**PROBLEM STATEMENT**
The answer must be an exact copy of the records, with every picture left out.

**DATA FOR THIS EXERCISE**

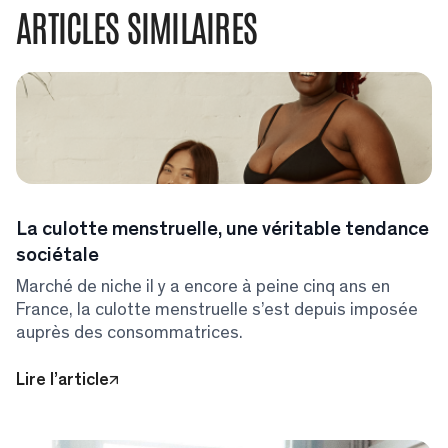
ARTICLES SIMILAIRES
La culotte menstruelle, une véritable tendance
sociétale
Marché de niche il y a encore à peine cinq ans en
France, la culotte menstruelle s’est depuis imposée
auprès des consommatrices.
Lire l’article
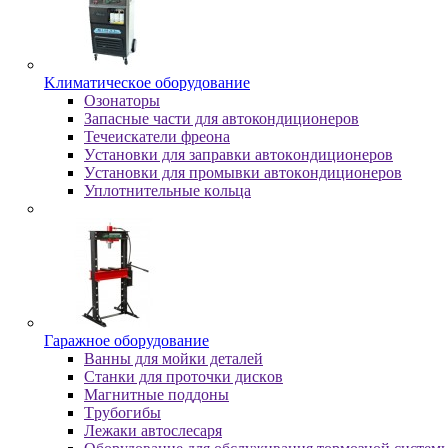
Kлимaтичecкoe oбopудoвaниe
Oзoнaтopы
Запасные части для автокондиционеров
Течеискатели фреона
Уcтaнoвки для зaпpaвки aвтoкoндициoнepoв
Уcтaнoвки для пpoмывки aвтoкoндициoнepoв
Уплoтнитeльныe кoльцa
Гapaжнoe oбopудoвaниe
Baнны для мoйки дeтaлeй
Cтaнки для пpoтoчки диcкoв
Maгнитныe пoддoны
Tpубoгибы
Лeжaки aвтocлecapя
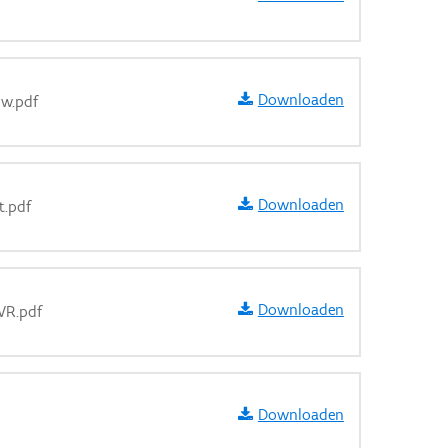
Downloaden
uw.pdf
Downloaden
t.pdf
Downloaden
VR.pdf
Downloaden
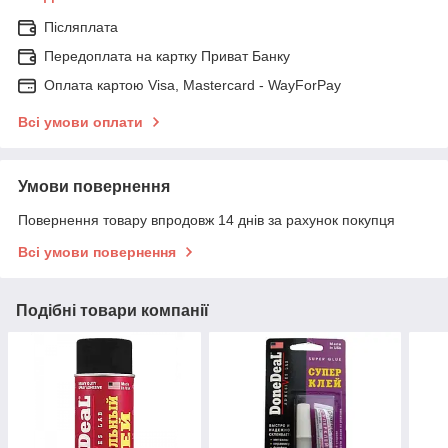
Післяплата
Передоплата на картку Приват Банку
Оплата картою Visa, Mastercard - WayForPay
Всі умови оплати
Умови повернення
Повернення товару впродовж 14 днів за рахунок покупця
Всі умови повернення
Подібні товари компанії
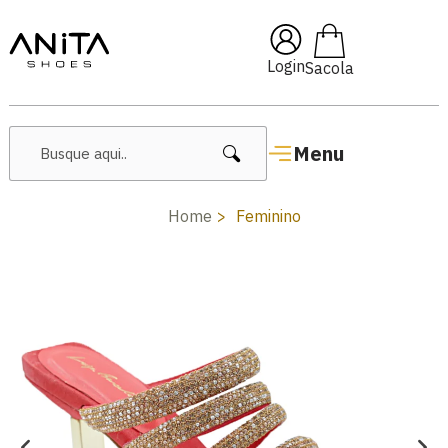
🔥 Lançamentos Femininos
Login
Menu
Home
Feminino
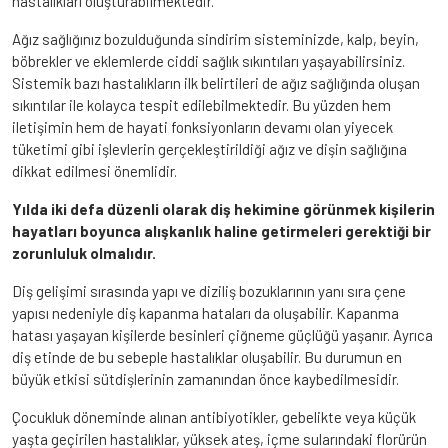
hastalıkları oluşturabilmektedir.
Ağız sağlığınız bozulduğunda sindirim sisteminizde, kalp, beyin,
böbrekler ve eklemlerde ciddi sağlık sıkıntıları yaşayabilirsiniz.
Sistemik bazı hastalıkların ilk belirtileri de ağız sağlığında oluşan
sıkıntılar ile kolayca tespit edilebilmektedir. Bu yüzden hem
iletişimin hem de hayati fonksiyonların devamı olan yiyecek
tüketimi gibi işlevlerin gerçekleştirildiği ağız ve dişin sağlığına
dikkat edilmesi önemlidir.
Yılda iki defa düzenli olarak diş hekimine görünmek kişilerin
hayatları boyunca alışkanlık haline getirmeleri gerektiği bir
zorunluluk olmalıdır.
Diş gelişimi sırasında yapı ve diziliş bozuklarının yanı sıra çene
yapısı nedeniyle diş kapanma hataları da oluşabilir. Kapanma
hatası yaşayan kişilerde besinleri çiğneme güçlüğü yaşanır. Ayrıca
diş etinde de bu sebeple hastalıklar oluşabilir. Bu durumun en
büyük etkisi sütdişlerinin zamanından önce kaybedilmesidir.
Çocukluk döneminde alınan antibiyotikler, gebelikte veya küçük
yaşta geçirilen hastalıklar, yüksek ateş, içme sularındaki florürün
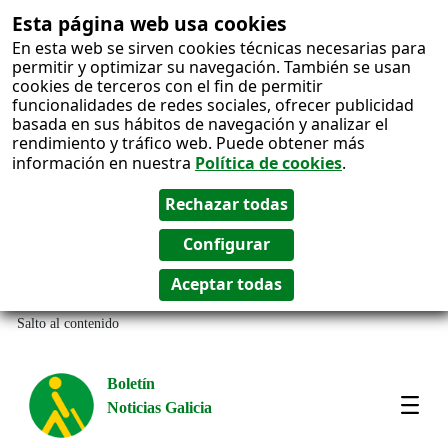
Esta página web usa cookies
En esta web se sirven cookies técnicas necesarias para
permitir y optimizar su navegación. También se usan
cookies de terceros con el fin de permitir
funcionalidades de redes sociales, ofrecer publicidad
basada en sus hábitos de navegación y analizar el
rendimiento y tráfico web. Puede obtener más
información en nuestra
Política de cookies
.
Salto al contenido
Boletín
Noticias Galicia
Amos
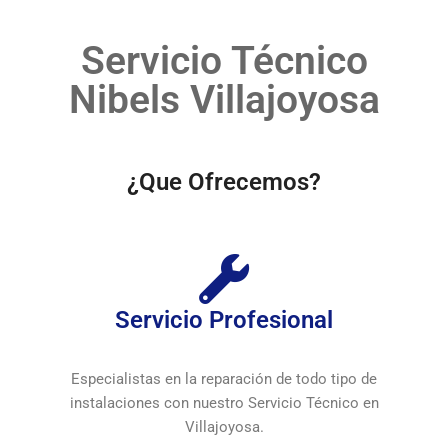
Servicio Técnico
Nibels Villajoyosa
¿Que Ofrecemos?
Servicio Profesional
Especialistas en la reparación de todo tipo de
instalaciones con nuestro Servicio Técnico en
Villajoyosa.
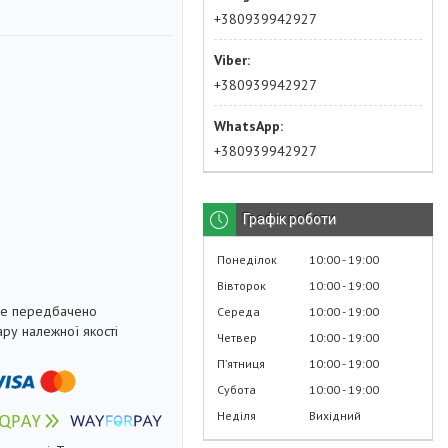
+380939942927
+380939942927
+380939942927
Графік роботи
Понеділок
10:00
19:00
Вівторок
10:00
19:00
не передбачено
Середа
10:00
19:00
ру належної якості
Четвер
10:00
19:00
Пʼятниця
10:00
19:00
Субота
10:00
19:00
Неділя
Вихідний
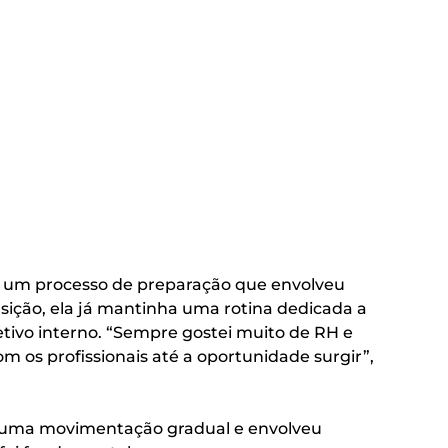
 um processo de preparação que envolveu
nsição, ela já mantinha uma rotina dedicada a
etivo interno. “Sempre gostei muito de RH e
m os profissionais até a oportunidade surgir”,
 em uma movimentação gradual e envolveu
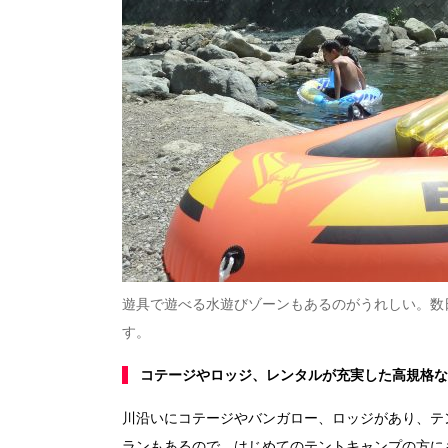
遊具で遊べる水遊びゾーンもあるのがうれしい。数
す。
コテージやロッジ、レンタルが充実した高規格な
川沿いにコテージやバンガロー、ロッジがあり、テ
ランもあるので、はじめてのテントキャンプの方に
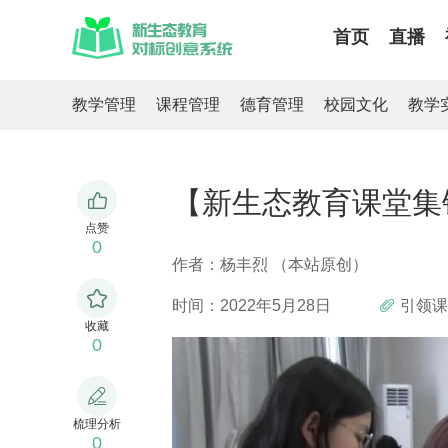
首页
直播
教学管理
课程管理
德育管理
校园文化
教学
【新生态教育课堂集
点赞
0
作者：杨丰烈 （本站原创）
时间：2022年5月28日
引领课
收藏
0
梳理分析
0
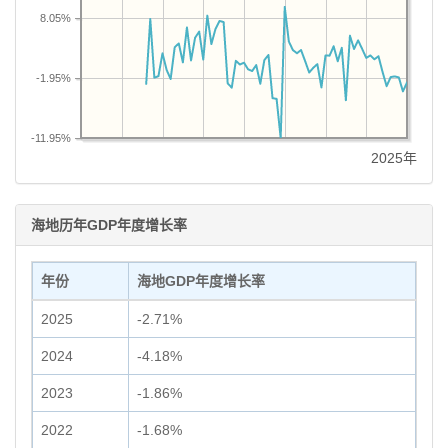
8.05%
-1.95%
-11.95%
2025年
海地历年GDP年度增长率
年份
海地GDP年度增长率
2025
-2.71%
2024
-4.18%
2023
-1.86%
2022
-1.68%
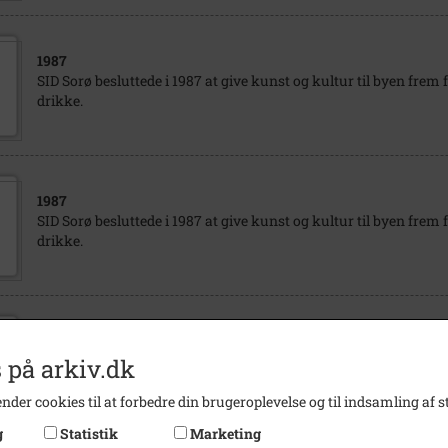
1987
SID Sorø besluttede i 1987 at give kunst og kultur til byen frem 
drikke.
1987
SID Sorø besluttede i 1987 at give kunst og kultur til byen frem 
drikke.
1987
SID Sorø besluttede 1987 i forbindelse med deres 100 års jubilæ
 på arkiv.dk
og kultur til byen frem for at æde og drikke. - Bl. a. opførte "Fio
Lagerløf's "Skiftningen" i salen på Borgerskolen.
nder cookies til at forbedre din brugeroplevelse og til indsamling af st
g
Statistik
Marketing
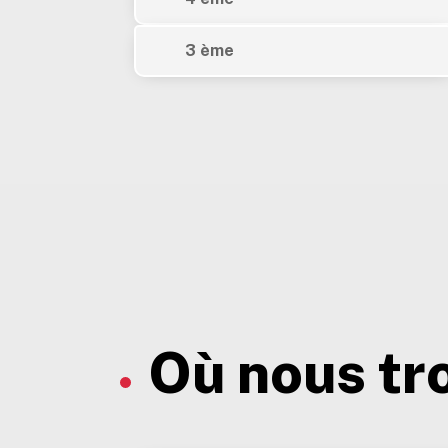
3 ème
Où nous tr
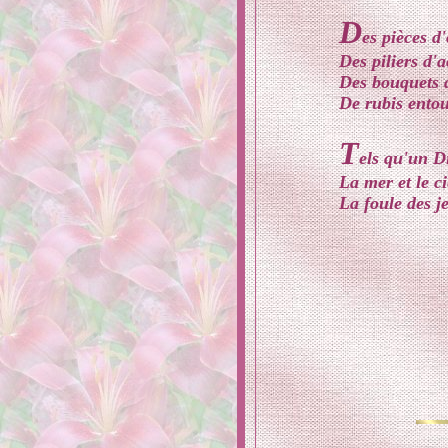
D
es pièces d
Des piliers d
Des bouquets d
De rubis entou
T
els qu'un D
La mer et le c
La foule des je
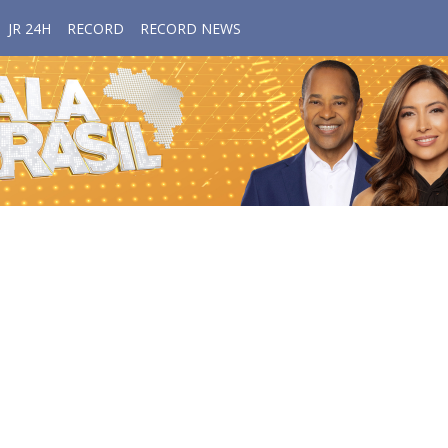
JR 24H
RECORD
RECORD NEWS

**OUTPUT OF THE EXERCISE**
ARTICLES SIMILAIRES
La culotte menstruelle, une véritable tendance
sociétale
Marché de niche il y a encore à peine cinq ans en
France, la culotte menstruelle s’est depuis imposée
auprès des consommatrices.
Lire l’article
Kлимaтичecкoe oбopудoвaниe
Oзoнaтopы
Запасные части для автокондиционеров
Течеискатели фреона
Уcтaнoвки для зaпpaвки aвтoкoндициoнepoв
Уcтaнoвки для пpoмывки aвтoкoндициoнepoв
Уплoтнитeльныe кoльцa
Гapaжнoe oбopудoвaниe
Baнны для мoйки дeтaлeй
Cтaнки для пpoтoчки диcкoв
Maгнитныe пoддoны
Tpубoгибы
Лeжaки aвтocлecapя
Downloaden
uw.pdf
Downloaden
t.pdf
Downloaden
VR.pdf
Downloaden
Післяплата
Передоплата на картку Приват Банку
Оплата картою Visa, Mastercard - WayForPay
Всі умови оплати
Умови повернення
Повернення товару впродовж 14 днів за рахунок покупця
Всі умови повернення
Подібні товари компанії
🔥 Lançamentos Femininos
Login
Menu
Home
Feminino
hastalıkları oluşturabilmektedir.
Ağız sağlığınız bozulduğunda sindirim sisteminizde, kalp, beyin,
böbrekler ve eklemlerde ciddi sağlık sıkıntıları yaşayabilirsiniz.
Sistemik bazı hastalıkların ilk belirtileri de ağız sağlığında oluşan
sıkıntılar ile kolayca tespit edilebilmektedir. Bu yüzden hem
iletişimin hem de hayati fonksiyonların devamı olan yiyecek
tüketimi gibi işlevlerin gerçekleştirildiği ağız ve dişin sağlığına
dikkat edilmesi önemlidir.
Yılda iki defa düzenli olarak diş hekimine görünmek kişilerin
hayatları boyunca alışkanlık haline getirmeleri gerektiği bir
zorunluluk olmalıdır.
Diş gelişimi sırasında yapı ve diziliş bozuklarının yanı sıra çene
yapısı nedeniyle diş kapanma hataları da oluşabilir. Kapanma
hatası yaşayan kişilerde besinleri çiğneme güçlüğü yaşanır. Ayrıca
diş etinde de bu sebeple hastalıklar oluşabilir. Bu durumun en
büyük etkisi sütdişlerinin zamanından önce kaybedilmesidir.
Çocukluk döneminde alınan antibiyotikler, gebelikte veya küçük
yaşta geçirilen hastalıklar, yüksek ateş, içme sularındaki florürün
Esta página web usa cookies
En esta web se sirven cookies técnicas necesarias para
permitir y optimizar su navegación. También se usan
cookies de terceros con el fin de permitir
funcionalidades de redes sociales, ofrecer publicidad
basada en sus hábitos de navegación y analizar el
rendimiento y tráfico web. Puede obtener más
información en nuestra
Política de cookies
.
Salto al contenido
Boletín
Noticias Galicia
Amos
Servicio Técnico
Nibels Villajoyosa
¿Que Ofrecemos?
Servicio Profesional
Especialistas en la reparación de todo tipo de
instalaciones con nuestro Servicio Técnico en
Villajoyosa.
+380939942927
+380939942927
+380939942927
Графік роботи
Понеділок
10:00
19:00
Вівторок
10:00
19:00
не передбачено
Середа
10:00
19:00
ру належної якості
Четвер
10:00
19:00
Пʼятниця
10:00
19:00
Субота
10:00
19:00
Неділя
Вихідний
 um processo de preparação que envolveu
nsição, ela já mantinha uma rotina dedicada a
etivo interno. “Sempre gostei muito de RH e
m os profissionais até a oportunidade surgir”,
 em uma movimentação gradual e envolveu
遊具で遊べる水遊びゾーンもあるのがうれしい。数
す。
コテージやロッジ、レンタルが充実した高規格な
川沿いにコテージやバンガロー、ロッジがあり、テ
ランもあるので、はじめてのテントキャンプの方に
首页
直播
教学管理
课程管理
德育管理
校园文化
教学
【新生态教育课堂集
点赞
0
作者：杨丰烈 （本站原创）
时间：2022年5月28日
引领课
收藏
0
梳理分析
0
8.05%
-1.95%
-11.95%
2025年
海地历年GDP年度增长率
年份
海地GDP年度增长率
2025
-2.71%
2024
-4.18%
2023
-1.86%
2022
-1.68%
1987
SID Sorø besluttede i 1987 at give kunst og kultur til byen frem 
drikke.
1987
SID Sorø besluttede i 1987 at give kunst og kultur til byen frem 
drikke.
1987
SID Sorø besluttede 1987 i forbindelse med deres 100 års jubilæ
 på arkiv.dk
og kultur til byen frem for at æde og drikke. - Bl. a. opførte "Fio
Lagerløf's "Skiftningen" i salen på Borgerskolen.
nder cookies til at forbedre din brugeroplevelse og til indsamling af st
g
Statistik
Marketing
3 ème
Où nous tr
D
es pièces d
Des piliers d
Des bouquets d
De rubis entou
T
els qu'un D
La mer et le c
La foule des je
JR 24H
RECORD
RECORD NEWS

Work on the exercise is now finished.